Congress Approves Massive Bailout
Today the House approved the massive $700 billion bailout (I’m sure that’s just the beginning) that was approved by the Senate a couple of days ago.
The stock market as measured by the DJIA had been up over 300 points in anticipation of the positive vote in the House. But it dropped 470 points off it’s high for the day to close down 157 points for the day, and down over 800 points for the week.
In addition, the credit markets remained frozen after the bailout was approved.
My own personal view is that the market is trying to form a bottom and it would do that without the bailout. (See some of the evidence here.) The pressure to get the bailout passed was more about getting the taxpayers to pick up the bill for the bad decisions of banks. It would be much harder to sell that politically if the markets had already started to recover on their own.

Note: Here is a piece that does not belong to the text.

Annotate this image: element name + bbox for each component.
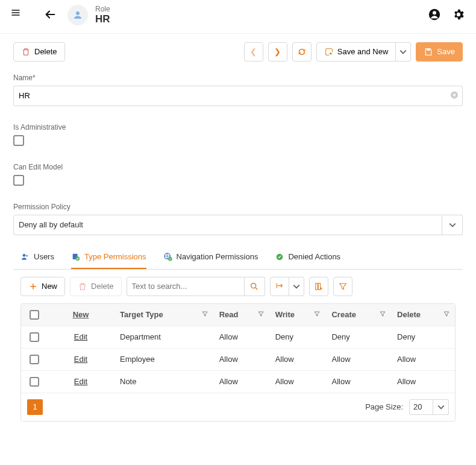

Today’s purchase of Wachovia Bank by Well’s Fargo without any help from the government, along with Warren Buffet’s multi-billion dollar investments in Goldman Sachs and GE show that big investors are finding great long-term value in the stock market at these levels.
Continued efforts by the government to artificially prop up markets with bailouts and restrictions on short sales will only further erode confidence I believe. Artificially propping up housing prices didn’t work in recent years did it? That’s what got us into this mess. But at along as the public views government intervention in the markets are their salvation, we’ll get more of the same. I fear this could drag on for a long time.
Markets, in order to function properly must be free and honest. The government has a nasty habit frustrating those ideals making it impossible to know what the true value of anything is.